Le lumen de l’embryon se forme à partir de centaines de mini-lumens
Cerveau, cœur, foie, reins, la plupart des organes de notre corps contiennent des cavités remplies de fluide. Ces cavités appelées lumens sont essentielles au bon fonctionnement de nos organes. Durant les tous premiers jours de notre développement, alors qu’il ne consiste que de 32 cellules, l’embryon forme son premier lumen. Ce lumen gonfle à l’intérieur de l’embryon et sa position détermine l’endroit par lequel l’embryon s’attachera à l’utérus maternel pour s’implanter et continuer son développement.
En 2019, une étude dirigée par le Dr Jean-Léon Maître, chef de l’équipe Mécanique du développement des mammifères (CNRS UMR3215 / Inserm U934 / Sorbonne Université), avait montré que le lumen se forme par fracturation hydraulique : la pression du fluide brise les contacts entre les cellules. Mais cette fracturation ne forme pas un seul lumen mais des centaines de mini-lumens, ou poches, qui progressivement échangent leur contenu et se vident les uns dans les autres jusqu'à ce qu’un seul lumen dominant accumule tout le fluide. Ainsi, ces écoulements entre poches sont cruciaux pour positionner le lumen et déterminer le point d’implantation. Mais comment les cellules contrôlent elles les mouvements du fluide au sein de l’embryon ?
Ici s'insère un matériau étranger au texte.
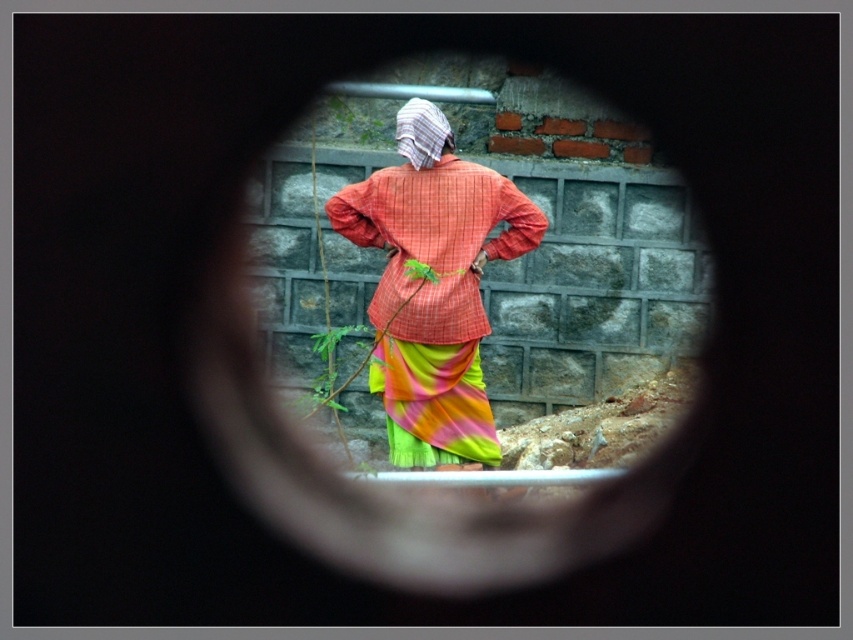 Can you confirm if matte glass hole at center is positioned below textured orange shirt at center?

Actually, matte glass hole at center is above textured orange shirt at center.

Who is more distant from viewer, (529,180) or (418,417)?

The point (529,180) is more distant.

This screenshot has width=853, height=640. Find the location of `matte glass hole at center`. matte glass hole at center is located at coordinates (589, 280). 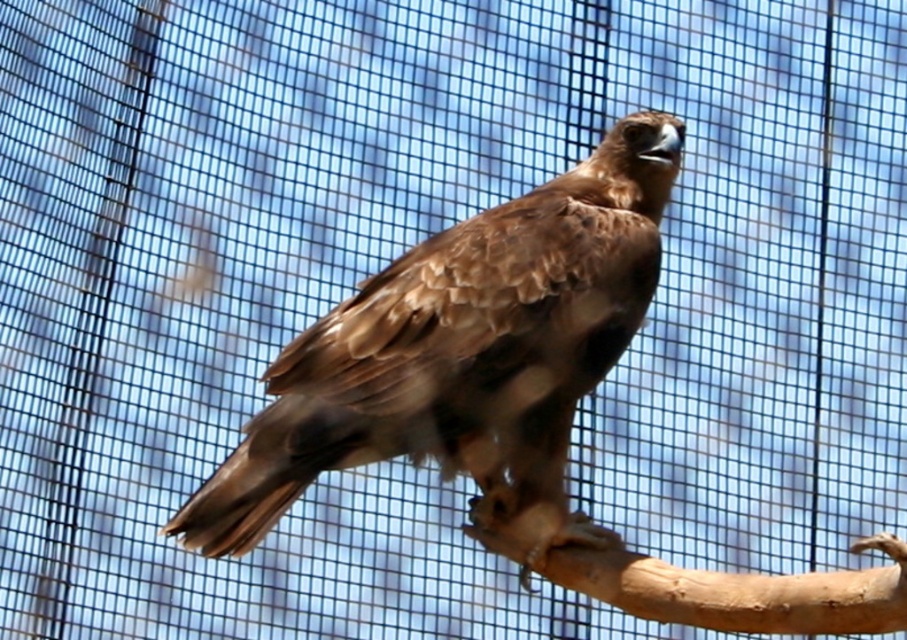 Question: In this image, where is brown feathered eagle at center located relative to smooth brown wood at lower center?

Choices:
 (A) above
 (B) below

Answer: (A)

Question: Is brown feathered eagle at center positioned behind smooth brown wood at lower center?

Choices:
 (A) no
 (B) yes

Answer: (B)

Question: Does brown feathered eagle at center lie behind smooth brown wood at lower center?

Choices:
 (A) yes
 (B) no

Answer: (A)

Question: Among these points, which one is nearest to the camera?

Choices:
 (A) (425, 305)
 (B) (524, 534)

Answer: (A)

Question: Which of the following is the closest to the observer?

Choices:
 (A) smooth brown wood at lower center
 (B) brown feathered eagle at center

Answer: (A)

Question: Which point is farther to the camera?

Choices:
 (A) (532, 477)
 (B) (623, 609)

Answer: (A)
Des milliers de pompes, les blebs inversés, pour assurer la formation du lumen
Dans un article publié dans la revue Nature Cell Biology, les mêmes scientifiques ont découvert des structures appelées blebs inversés qui pompent le fluide d’une poche vers l’autre. Ces blebs inversés se gonflent de fluide en 10 secondes pour atteindre quelques micromètres de diamètres avant de se contracter en 30 secondes pour repousser le fluide. Pour passer d’un réseau de poches à un seul gros lumen en quelques heures, ce sont des milliers et des milliers de blebs inversés qui apparaissent et disparaissent au sein de chaque embryon.
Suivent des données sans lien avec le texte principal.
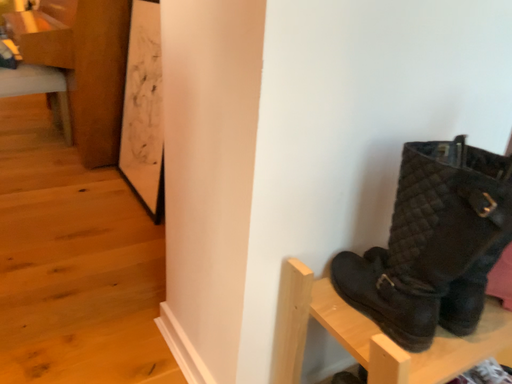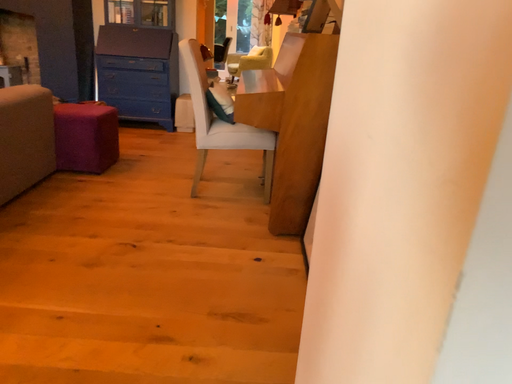 Question: How did the camera likely rotate when shooting the video?

Choices:
 (A) rotated left
 (B) rotated right

Answer: (A) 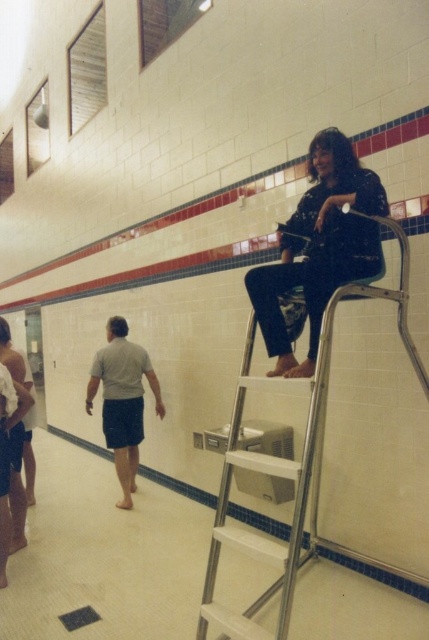 You are a maintenance worker needing to reach the silver metallic ladder at upper center. You are currently standing at the location of the gray cotton shorts at lower left. Can you safely walk to the ladder without needing to move any objects in the scene?

The silver metallic ladder at upper center and gray cotton shorts at lower left are 2.18 meters apart from each other. Since there is no mention of obstacles between them in the scene description, you can safely walk to the ladder without needing to move any objects.

You are designing a safety plan for the indoor pool area and need to ensure there is enough space between the silver metallic ladder at upper center and the matte black shirt at upper right for emergency access. Based on their widths, can you determine if there is sufficient space between them?

The silver metallic ladder at upper center might be wider than matte black shirt at upper right, so there may not be enough space between them for emergency access. Further measurements are needed to confirm.

You are standing at the poolside and want to locate the matte black shirt at upper right and the gray cotton shorts at lower left. Which object is positioned to the right side of the other?

The matte black shirt at upper right is positioned to the right of the gray cotton shorts at lower left. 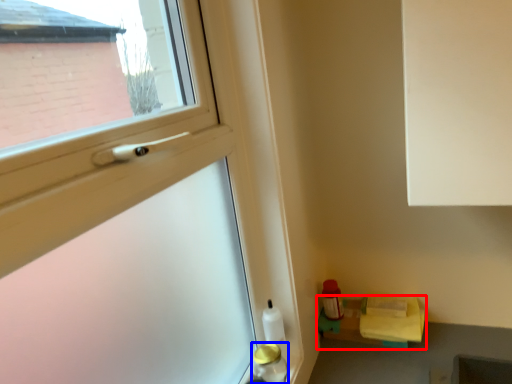 Question: Which of the following is the closest to the observer, shelf (highlighted by a red box) or bottle (highlighted by a blue box)?

Choices:
 (A) shelf
 (B) bottle

Answer: (B) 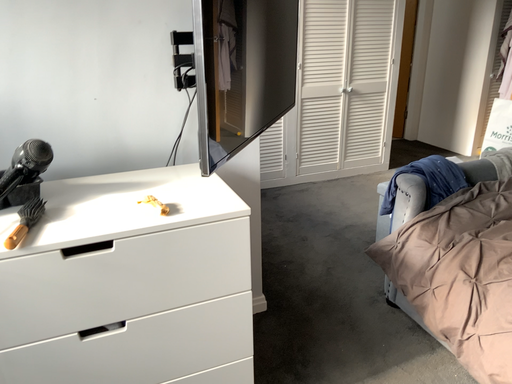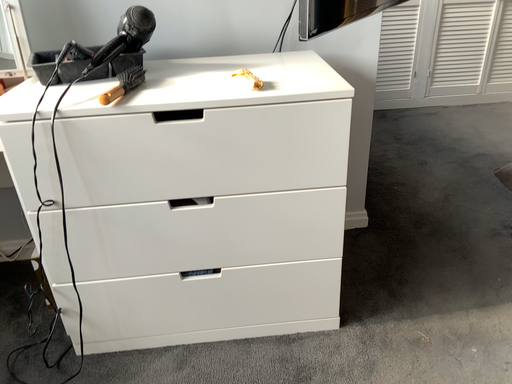 Question: How did the camera likely rotate when shooting the video?

Choices:
 (A) rotated left
 (B) rotated right

Answer: (A) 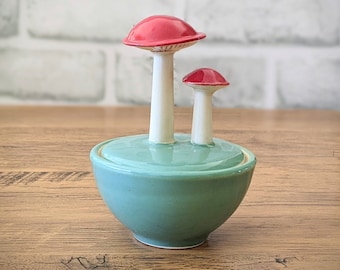 The height and width of the screenshot is (270, 340). I want to click on teal circled bowl top, so click(x=169, y=155). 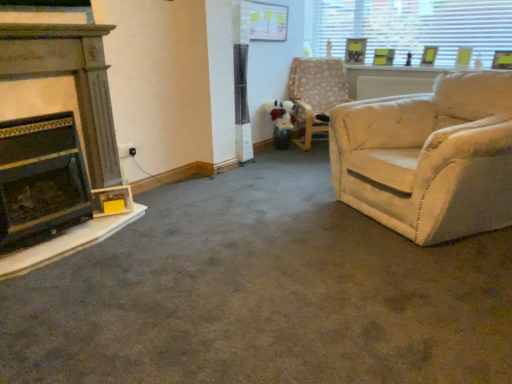 The width and height of the screenshot is (512, 384). I want to click on wooden picture frame at upper right, acting as the 3th picture frame starting from the right, so click(355, 50).

Describe the element at coordinates (355, 50) in the screenshot. Image resolution: width=512 pixels, height=384 pixels. I see `wooden picture frame at upper right, arranged as the 1th picture frame when viewed from the left` at that location.

Describe the element at coordinates (41, 180) in the screenshot. I see `black matte fireplace at left, the 1th fireplace when ordered from bottom to top` at that location.

Where is `wooden picture frame at upper right, arranged as the 2th picture frame when viewed from the left`? The image size is (512, 384). wooden picture frame at upper right, arranged as the 2th picture frame when viewed from the left is located at coordinates (383, 57).

Describe the element at coordinates (429, 55) in the screenshot. I see `matte yellow picture frame at upper right, which appears as the first picture frame when viewed from the right` at that location.

This screenshot has width=512, height=384. In order to click on transparent glass window at upper right in this screenshot , I will do `click(416, 27)`.

Image resolution: width=512 pixels, height=384 pixels. Identify the location of wooden fireplace at left, arranged as the second fireplace when ordered from the bottom. (54, 134).

Is wooden picture frame at upper right, acting as the 3th picture frame starting from the right, not close to black matte fireplace at left, the 1th fireplace when ordered from bottom to top?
En manipulant la capacite des embryons à accumuler du fluide ou à contraindre le fluide dans les poches, les scientifiques ont montré que les blebs inversés se forment grâce à la pression du fluide qui pousse comme un ballon vers l’intérieur des cellules. Celles-ci recrutent rapidement des protéines du cytosquelette d’actomyosine (les mêmes qui permettent à nos muscles de se contracter) a la surface des blebs inversés et repoussent le fluide vers d’autres poches. Ainsi, les blebs inversés pompent et pompent et pompent encore le fluide au sein de l’embryon, le faisant ainsi circuler. Mais ce va-et-vient du fluide ne semble pas très productif.
Les scientifiques ont alors identifié que certaines poches, celles entourées par plus de deux cellules, ne formaient pas de blebs inversés avec une fréquence aussi élevée que les autres poches contenant seulement deux cellules. En fait, les poches entourées par plus de deux cellules ne pomperaient pas efficacement et agiraient comme un syphon. Pour étayer cette hypothèse, les scientifiques ont manipulé la topologie des embryons de façon à éliminer les poches entourées par plus de deux cellules. Ces structures dépourvues de siphon forment énormément de blebs inversés mais, comme ils pompent le fluide de l’un vers l’autre dans un cycle futile, elles ne parviennent que péniblement à former un lumen. Ainsi, ces structures sans siphon sont à l’image des Shadocks dont un des adages est "Il vaut mieux pomper et qu'il ne se passe rien plutôt que de ne pas pomper et risquer qu'il se passe quelque chose de pire”.
Cette étude met donc en lumière les blebs inversés comme le mécanisme cellulaire permettant aux embryons de former un seul lumen dont la position détermine son futur développement. Elle révèle également que pour dépasser les premiers jours du développement de l’embryon de mammifère il est essentiel de suivre cette autre maxime Shadockienne : « je pompe donc je suis ».
Schliffka, M.F., Dumortier, J.G., Pelzer, D. et al. Inverse blebs operate as hydraulic pumps during mouse blastocyst formation. Nat Cell Biol (2024). https://doi.org/10.1038/s41556-024-01501-z
Figure : Schéma de la formation du lumen de l’embryon de souris. Du fluide (bleu) s’accumule entre les cellules à l’intérieur de l’embryon. Les poches remplies de fluides échangent leur contenu jusqu'à ce qu’il ne reste qu’une seule poche et constitue le lumen qui détermine l’axe de symétrie de l’embryon et son point d’implantation. Pour aider les poches à échanger le fluide, des structures appelées blebs inversés (vert) pompent le fluide d’une poche vers l’autre.